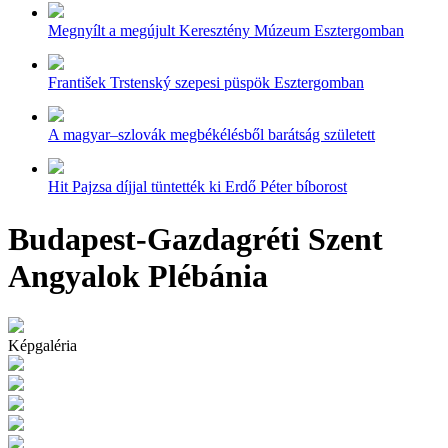
Megnyílt a megújult Keresztény Múzeum Esztergomban
František Trstenský szepesi püspök Esztergomban
A magyar–szlovák megbékélésből barátság született
Hit Pajzsa díjjal tüntették ki Erdő Péter bíborost
Budapest-Gazdagréti Szent
Angyalok Plébánia
Képgaléria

Work item >> Each line from the one containing "Budapest-Gazdagréti Szent" through the end of the material must be returned exactly; no other line should appear.

Answer to the problem >>
Budapest-Gazdagréti Szent
Angyalok Plébánia
Képgaléria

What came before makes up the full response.